Жак Ивер - Новые забавы и веселые разговоры
– Лучше скажите вы мне, – возразил сьёр де Фермфуа, – что, если эти двое юношей, в награду за их чрезмерную любовь умерщвленные жестокосердыми женами, решили бы не вступать в брак? Так ведь издавна поступали те, кто желал сделать в жизни что-то доброе, а те, кому не хватало для этого ума, убеждались на горьком опыте, сколь сильно мешает жена любому жизненному подвигу, будь то война (как свидетельствуют Дарий и Митридат) или философия (как жалуется Сократ); почему я и уверен, что если бы мужчины не женились, то ничто не мешало бы им достигать полного счастья. Недаром в народе говорят, когда приходит время женить молодого парня: пора надеть на него хомут. Сказать правду, мы воспаряли бы к небесам, если бы этот хомут нас не удерживал. Я довольствуюсь тем, что называю женщину этим прозвищем, хотя знаю, что многие поневоле судят куда строже, называя ее нашим тяжким крестом: именно поэтому некто, услышав от проповедника, что каждый должен нести свой крест, немедля помчался домой и взгромоздил себе на шею жену. В заключение скажу, что история Понифра и Германа, погубленных женщинами, заставляет меня вспомнить ответ одного селянина куму:
Случилось как-то селянину,
Когда жену искал он сыну,
От кума услыхать упрек:
Мол, поспешает не по чину,
А поглядеть, и вполовину
Ума не нажил паренек.
Так что же? – отвечал добряк, —
Вот, право, выдумал причину.
Коль наживал ума бы всяк,
О свадьбах не было б помину.
На это мадемуазель Мари, смеясь, возразила:
– Вы приводите свидетельства, чересчур отдающие деревней и исходящие от людей, которые не имеют представления о добре и чести.
– Нет уж, – внезапно воскликнул дворянин, – не уклоняйтесь от признания истины: ведь знатным людям еще горше, когда приходится испытывать то же самое; вспомните-ка, что было некогда сказано одному кичливому господину!

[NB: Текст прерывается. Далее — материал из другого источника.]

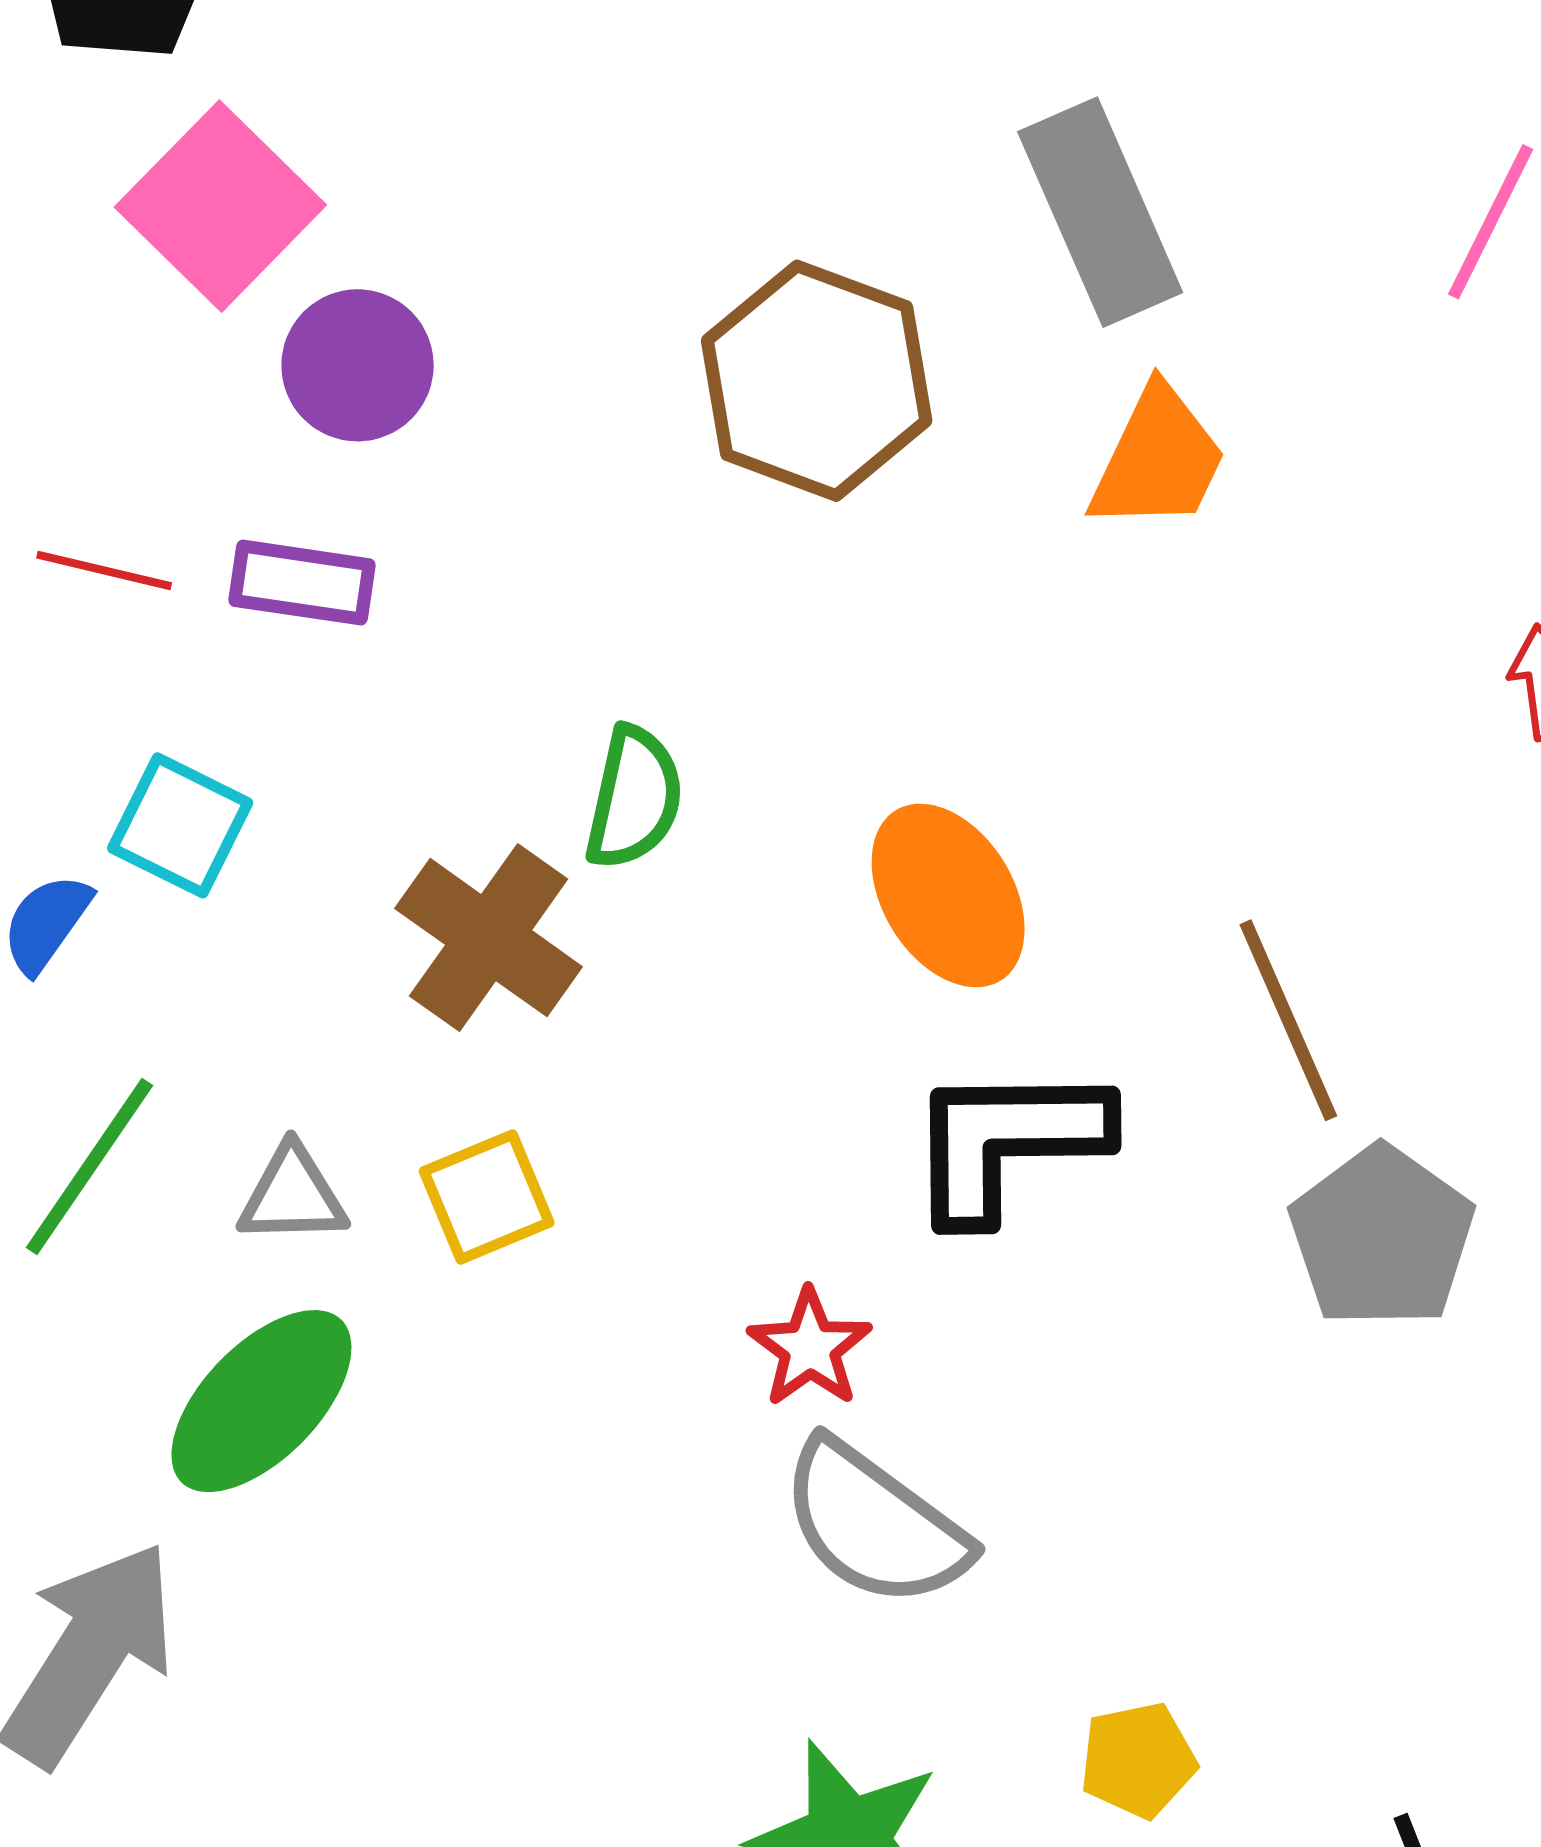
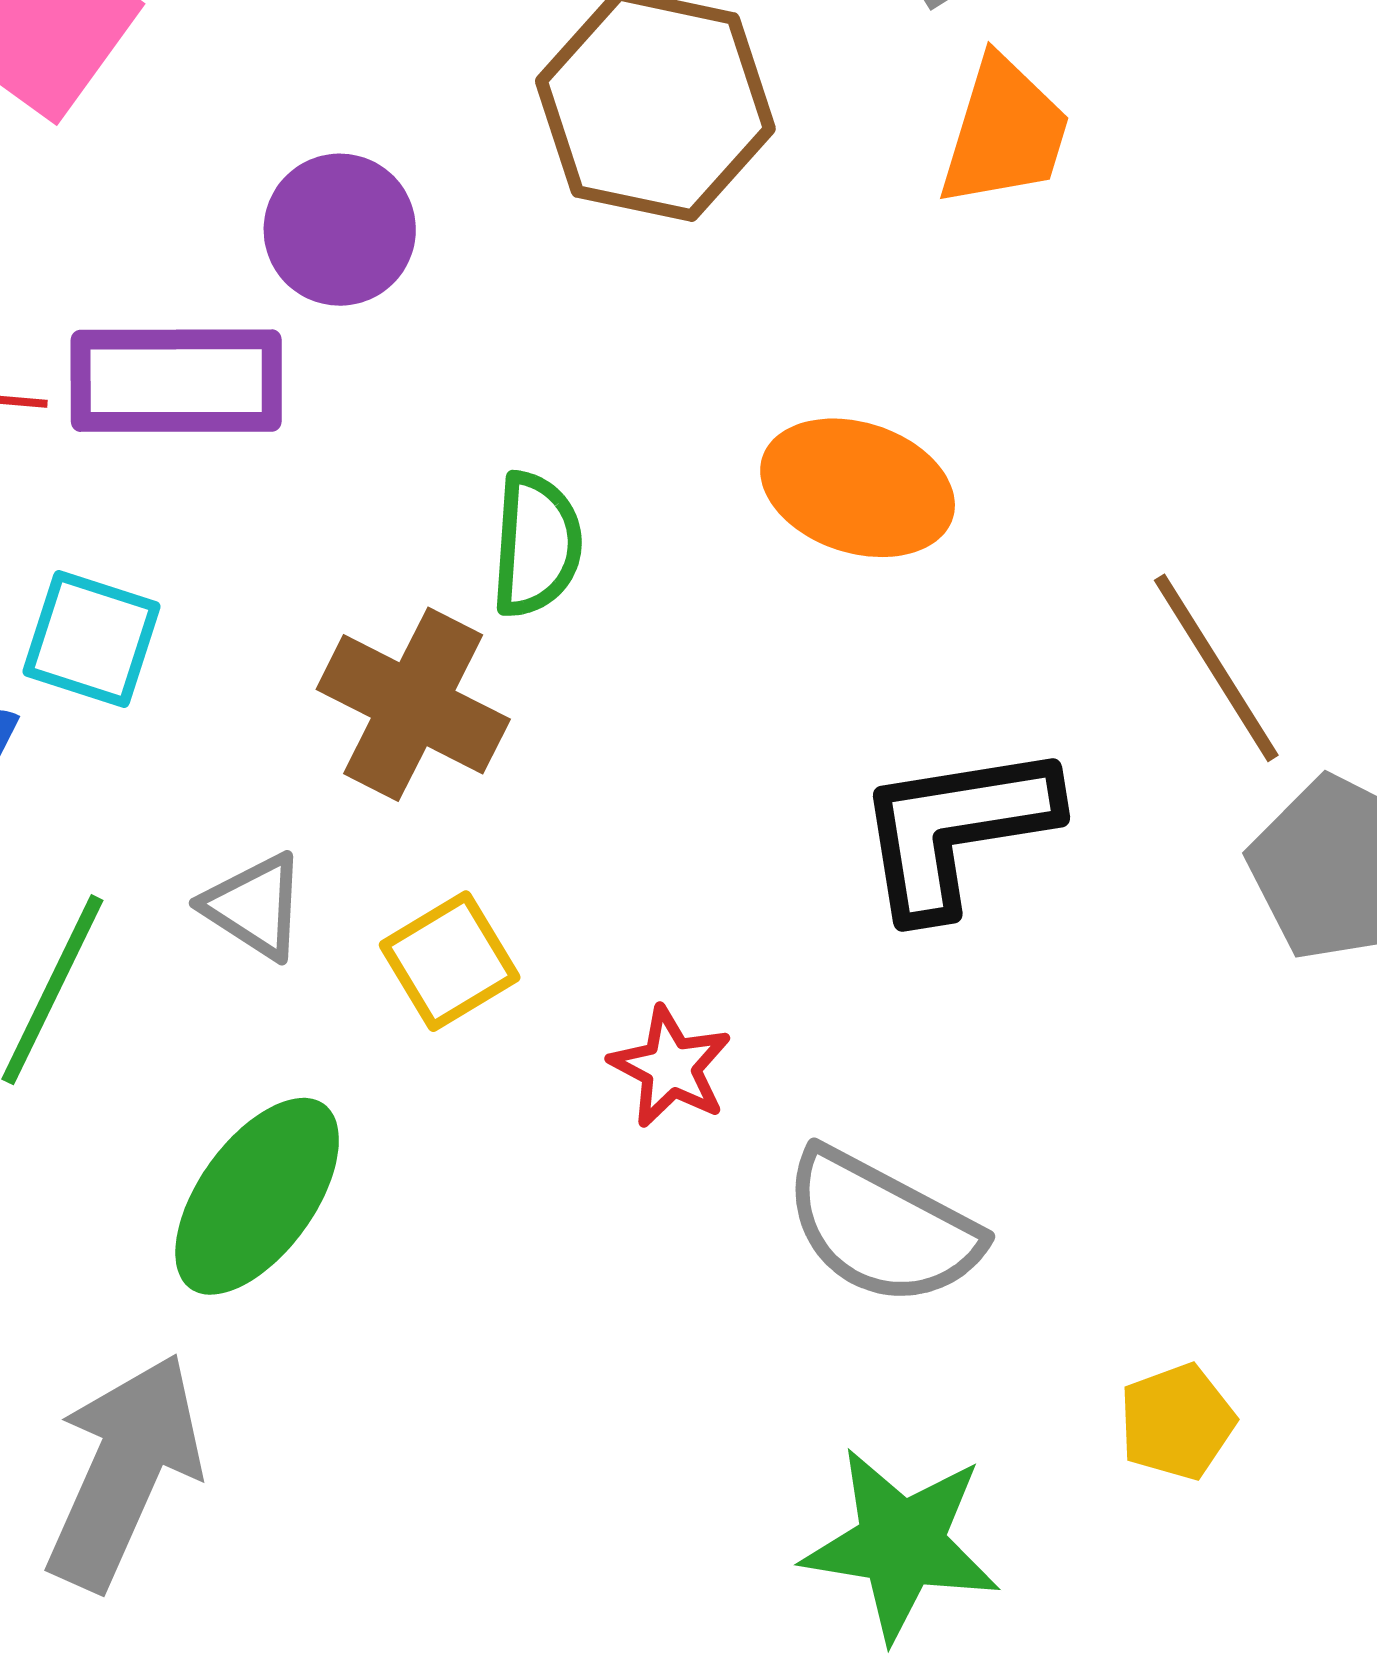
purple circle: (358, 365) -> (340, 230), moved
purple rectangle: (302, 583) -> (176, 381), size x1.5
orange ellipse: (948, 895) -> (858, 488), moved, turned -32
gray triangle: (293, 1195) -> (254, 906), moved, turned 43
red star: (810, 1348) -> (671, 1067), moved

Напрасно хвалишься, ей-ей,
Что ты общественная личность!
Все притязанья на публичность
Скорей к лицу жене твоей.
На этом владелица замка прервала спор и, приглашая общество к примирению, предложила возобновить беседу завтра, после чего в веселом расположении духа все отправились ужинать; тут мы их и оставим, пожелав доброго вечера.
История третья
Нет яда опаснее, чем тот, который таит свою горечь под мнимой сладостью, и, точно так же, всего гибельнее зло, прикрытое наружной добротой, ибо видимость благожелательства усыпляет нашу бдительность, а когда мы спохватываемся, бывает уже поздно. О, если бы Каталина,[467] Сулла,[468] Юлий Цезарь и им подобные умели прятать свое честолюбие столь же искусно, как Август,[469] тирания в Риме (называемая монархией) началась бы куда раньше! Но нет! доблестное сердце (где не может жить притворство, поскольку лев не имеет ничего общего с лисом) не позволяло им уподобляться крокодилу, который льет слезы, желая пожрать тех, кто из жалости придет на его плач.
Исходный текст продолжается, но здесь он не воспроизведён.